Mathematical sophistication increases rapidly as students transition from lower- to upper-division physics courses. Complex algebra is one of the mathematical tools that is not introduced or used in lower-division physics courses but is pervasive throughout upper-division courses. In this dissertation, I study middle-division physics students' developing fluency with complex number algebra as they transition from lower- to upper-division physics at Oregon State University.
Through a baseline study of students' calculation abilities with simple complex number algebra tasks, I find that there are three general categories of difficulties: performing calculations, switching between forms, and appropriately selecting forms to simplify calculations. There are varying degrees of complex number fluency among middle-division physics students, and that some complex number difficulties persist over time, even into upper-division physics courses.

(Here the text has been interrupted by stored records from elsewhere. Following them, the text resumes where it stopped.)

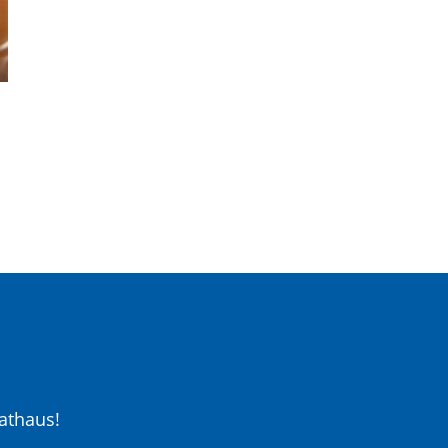
athaus!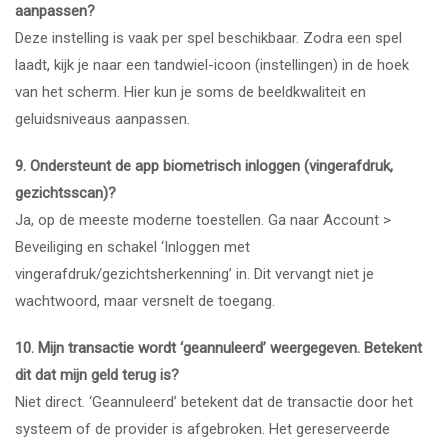
aanpassen?
Deze instelling is vaak per spel beschikbaar. Zodra een spel
laadt, kijk je naar een tandwiel-icoon (instellingen) in de hoek
van het scherm. Hier kun je soms de beeldkwaliteit en
geluidsniveaus aanpassen.
9. Ondersteunt de app biometrisch inloggen (vingerafdruk,
gezichtsscan)?
Ja, op de meeste moderne toestellen. Ga naar Account >
Beveiliging en schakel ‘Inloggen met
vingerafdruk/gezichtsherkenning’ in. Dit vervangt niet je
wachtwoord, maar versnelt de toegang.
10. Mijn transactie wordt ‘geannuleerd’ weergegeven. Betekent
dit dat mijn geld terug is?
Niet direct. ‘Geannuleerd’ betekent dat de transactie door het
systeem of de provider is afgebroken. Het gereserveerde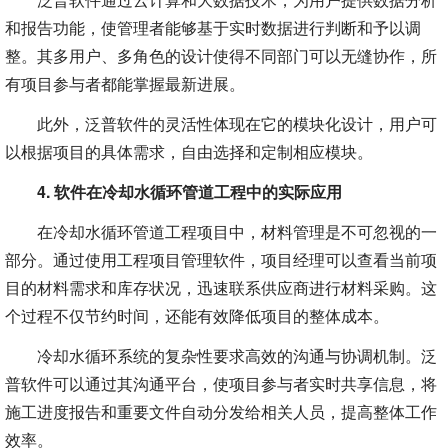
和报告功能，使管理者能够基于实时数据进行判断和予以调
整。其多用户、多角色的设计使得不同部门可以无缝协作，所
有项目参与者都能掌握最新进展。
此外，泛普软件的灵活性体现在它的模块化设计，用户可
以根据项目的具体需求，自由选择和定制相应模块。
4. 软件在冷却水循环管道工程中的实际应用
在冷却水循环管道工程项目中，材料管理是不可忽视的一
部分。通过使用工程项目管理软件，项目经理可以查看当前项
目的材料需求和库存状况，迅速联系供应商进行材料采购。这
个过程不仅节约时间，还能有效降低项目的整体成本。
冷却水循环系统的复杂性要求高效的沟通与协调机制。泛
普软件可以通过其沟通平台，使项目参与者实时共享信息，将
施工进度报告和重要文件自动分发给相关人员，提高整体工作
效率。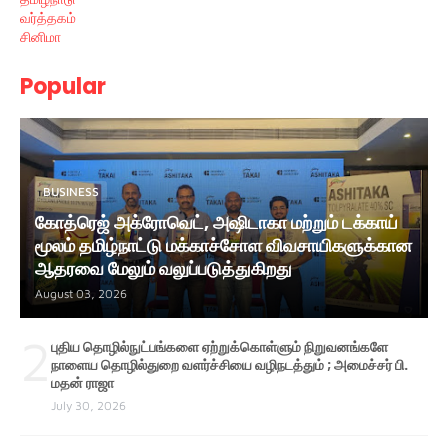
வர்த்தகம்
சினிமா
Popular
BUSINESS
கோத்ரெஜ் அக்ரோவெட், அஷிடாகா மற்றும் டக்காய்
மூலம் தமிழ்நாட்டு மக்காச்சோள விவசாயிகளுக்கான
ஆதரவை மேலும் வலுப்படுத்துகிறது
August 03, 2026
2
புதிய தொழில்நுட்பங்களை ஏற்றுக்கொள்ளும் நிறுவனங்களே
நாளைய தொழில்துறை வளர்ச்சியை வழிநடத்தும் ; அமைச்சர் பி.
மதன் ராஜா
July 30, 2026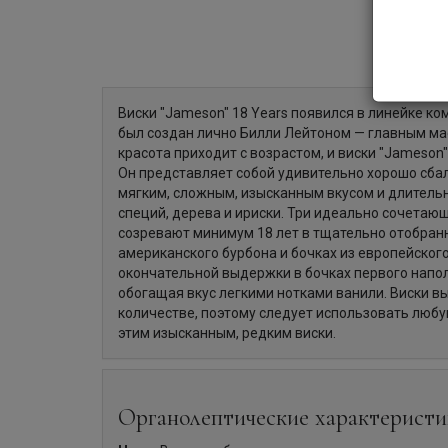
Виски "Jameson" 18 Years появился в линейке ко
был создан лично Билли Лейтоном — главным ма
красота приходит с возрастом, и виски "Jameson"
Он представляет собой удивительно хорошо сба
мягким, сложным, изысканным вкусом и длитель
специй, дерева и ириски. Три идеально сочетаю
созревают минимум 18 лет в тщательно отобран
американского бурбона и бочках из европейского
окончательной выдержки в бочках первого напол
обогащая вкус легкими нотками ванили. Виски в
количестве, поэтому следует использовать люб
этим изысканным, редким виски.
Органолептические характеристи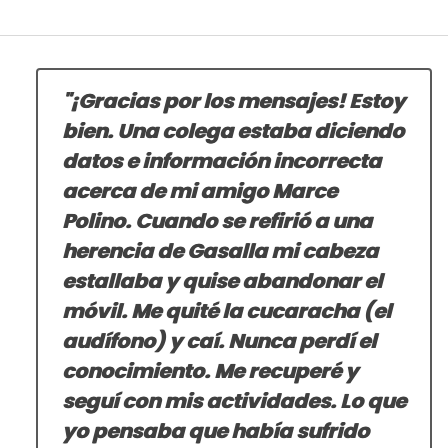
"¡Gracias por los mensajes! Estoy
bien. Una colega estaba diciendo
datos e información incorrecta
acerca de mi amigo Marce
Polino. Cuando se refirió a una
herencia de Gasalla mi cabeza
estallaba y quise abandonar el
móvil. Me quité la cucaracha (el
audífono) y caí. Nunca perdí el
conocimiento. Me recuperé y
seguí con mis actividades. Lo que
yo pensaba que había sufrido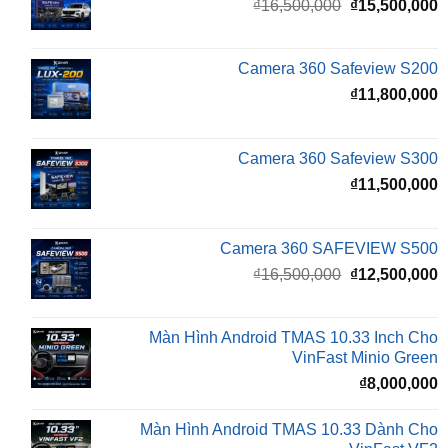
₫16,500,000.
l
Camera 360 Safeview S200
₫
₫
11,800,000
Camera 360 Safeview S300
₫
11,500,000
Camera 360 SAFEVIEW S500
Giá
G
₫
16,500,000
₫
12,500,000
gốc
h
là:
t
₫16,500,000.
l
Màn Hình Android TMAS 10.33 Inch Cho
₫
VinFast Minio Green
₫
8,000,000
Màn Hình Android TMAS 10.33 Dành Cho
VinFast VF2
₫
8,000,000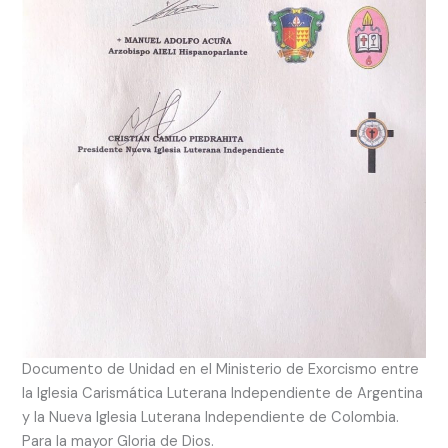
Documento de Unidad en el Ministerio de Exorcismo entre
la Iglesia Carismática Luterana Independiente de Argentina
y la Nueva Iglesia Luterana Independiente de Colombia.
Para la mayor Gloria de Dios.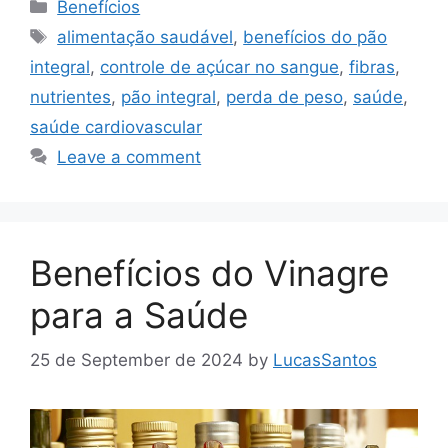
Categories
Benefícios
Tags
alimentação saudável
,
benefícios do pão
integral
,
controle de açúcar no sangue
,
fibras
,
nutrientes
,
pão integral
,
perda de peso
,
saúde
,
saúde cardiovascular
Leave a comment
Benefícios do Vinagre
para a Saúde
25 de September de 2024
by
LucasSantos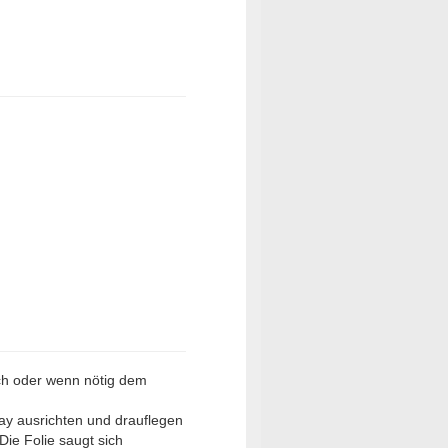
uch oder wenn nötig dem
lay ausrichten und drauflegen
Die Folie saugt sich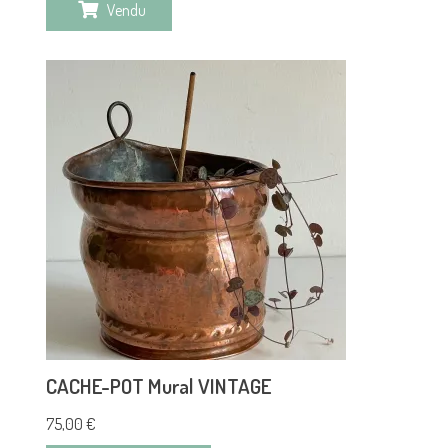
Vendu
CACHE-POT Mural VINTAGE
75,00
€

Difficulties with circle trigonometry are common among middle-division physics students and contribute to students' difficulties in the three general categories. Student entering the junior year exhibit difficulties determining rectangular and polar coordinates, which suggests that distinguishing between triangle and circle trigonometry is difficult for students. Through interviews with seven students, I confirm that the simultaneous use of triangle and circle trigonometry approaches contributes to difficulties determining correct algebraic representations of complex numbers.
Students who choose to isolate approaches---triangle trigonometry, circle trigonometry, Pythagorean theorem, and norm squared---tend to be successful in determining algebraic representations from a geometric representation of a complex number. Isolating an approach requires the coordination of both algebraic and geometric representations of the complex number. The isolation of approach requires that students are able to distinguish between triangle and polar geometry, a productive strategy in translating geometric to algebraic representations.
As students translate a geometric complex number representation to several algebraic representations, I identify, describe, and demonstrate students' coordination of four fine grain-size epistemic games. Students' use of the games reflects students' development of problem solving strategies at the middle-division. The goal-oriented games demonstrate essential components of physics problem solving such as recognizing a goal to progress with the task, decisions to narrow the individual's goal, and acknowledgment that a task is complete.